Vous pouvez le lire en suivant ce lien :
http://www.citizenjazz.com/article3459587.html -
Le retour du jeudi
A quelque chose malheur est bon, dit-on... Après "La traque au trac" et "Mini-disc et maxi poisse", j'aimerais conclure sous la forme du troisième volet d'une humble trilogie l'épisode initialement navrant de mon interview envolée...

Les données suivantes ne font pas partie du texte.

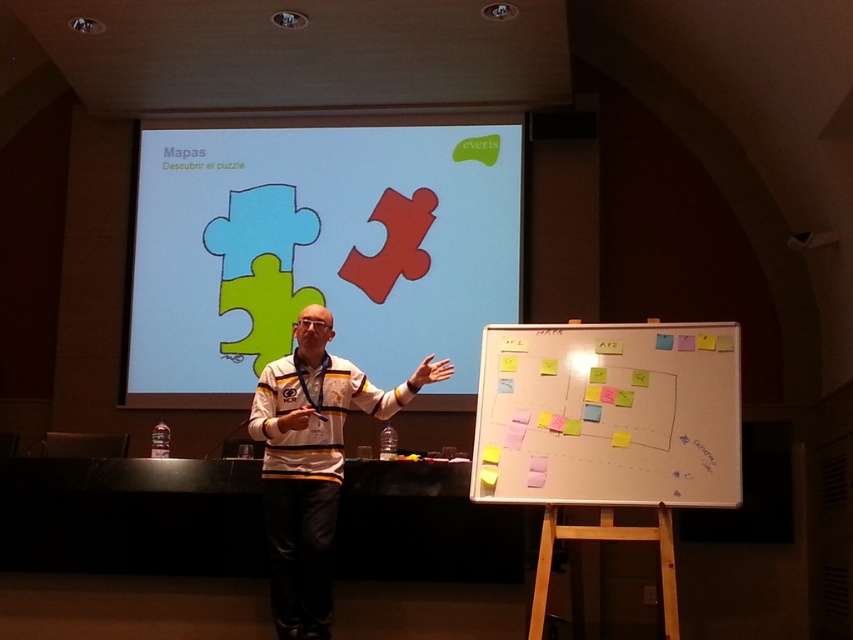 Who is shorter, matte plastic puzzle pieces at center or whiteboard paper at center?

Standing shorter between the two is whiteboard paper at center.

Is the position of matte plastic puzzle pieces at center more distant than that of whiteboard paper at center?

Yes, it is.

Locate an element on the screen. matte plastic puzzle pieces at center is located at coordinates (318, 252).

Is point (154, 324) positioned in front of point (299, 600)?

No.

In the scene shown: Is matte plastic puzzle pieces at center to the right of white jersey at center from the viewer's perspective?

Incorrect, matte plastic puzzle pieces at center is not on the right side of white jersey at center.

Between point (137, 282) and point (294, 528), which one is positioned behind?

The point (137, 282) is more distant.

At what (x,y) coordinates should I click in order to perform the action: click on matte plastic puzzle pieces at center. Please return your answer as a coordinate pair (x, y). The image size is (853, 640). Looking at the image, I should click on (318, 252).

Which is behind, point (740, 432) or point (267, 513)?

Point (267, 513)

Does whiteboard paper at center appear on the right side of white jersey at center?

Correct, you'll find whiteboard paper at center to the right of white jersey at center.

Which is behind, point (675, 397) or point (265, 460)?

The point (265, 460) is more distant.

The image size is (853, 640). Find the location of `whiteboard paper at center`. whiteboard paper at center is located at coordinates (608, 413). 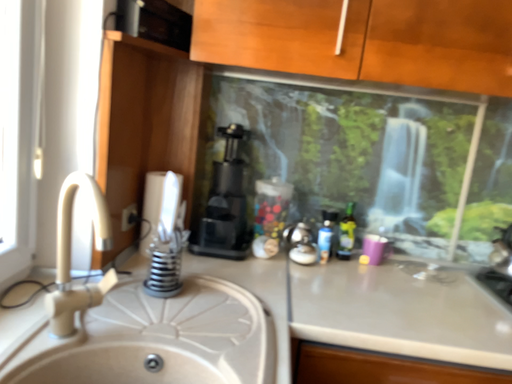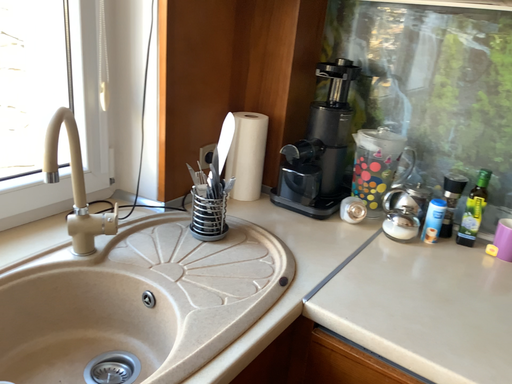 Question: How did the camera likely rotate when shooting the video?

Choices:
 (A) rotated upward
 (B) rotated downward

Answer: (B)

J'en étais donc resté au vertige de la solitude que je connus subitement au moment où je me rendis compte que pas un seul mot du long entretien que m'avait accordé Henri Texier n'avait été finalement enregistré. Soutenu par le duo qui, à ce moment précis, était à mes côtés - me femme m'expliquant qu'on allait retrouver l'essentiel à condition de s'adonner à un bel exercice de mémoire, Kangou voulant me faire penser à autre chose et me certifiant que mon fils avait accompli une belle performance lors du dernier concert du groupe Présent au Festival RIO de Carmaux - je réussis à me convaincre que, oui finalement, il fallait bien opter pour une solution qui aboutisse à la production d'un texte pour le compte du magazine Citizen Jazz. Me croirez-vous ou pas, mais dix jours plus tard, je me rends compte que cet aléa technique m'a permis de connaître des instants passionnants sur lesquels j'aimerais revenir... rapidement, comme il se doit !
Il y eut tout d'abord notre retour rue de Grenelle après le concert du Strada Quartet. Il était deux heures du matin et nous contemplions le spectacle vraiment désolant de tous ces jeunes, bouteille à la main, à la dérive. Ils semblaient tous errer à la recherche d'un alleurs perdu, les yeux hagards ou, pour les plus en forme, éructant quelques propos inintelligibles. Même la cohorte des adeptes du Pont des Arts, en route pour une nuit à la belle étoile, ne semblait pas animée d'une énergie positive. Ils étaient là, assis, en attente... Une désolation sur laquelle nous échangions, madame Maître Chronique et moi, quelques propos un peu amers par dessus lesquels venaient se fracasser comme de drôles d'éclairs mentaux les souvenirs tout récents de l'interview : "Ah oui, et puis il a dit ça...", "Tu te souviens, ce qui l'avait touché chez Isabelle Carré, c'est qu'elle aimait son travail mais c'est parce qu'il trouve que c'est une actrice vraiment bien, sérieuse...", "Il ne faut pas oublier le mot zapperie qu'il a employé", "Le dernier disque de Bashung"... Tous ces fragments complètement éparpillés commençaient à dessiner un tout dont je parvins à délimiter les premiers contours en notant fiévreusement sur une feuille tous les mots qui me venaient à l'esprit dès le retour dans notre chambre. Je cochai également les questions que j'avais pu poser (j'en avais près de 40 au total...) et tentai d'y raccorder les idées qu'Henri Texier avaient expliqué... Et je pus, contrairement à ce que j'aurais volontiers parié, m'engouffrer très vite dans une longue nuit de quatre heures.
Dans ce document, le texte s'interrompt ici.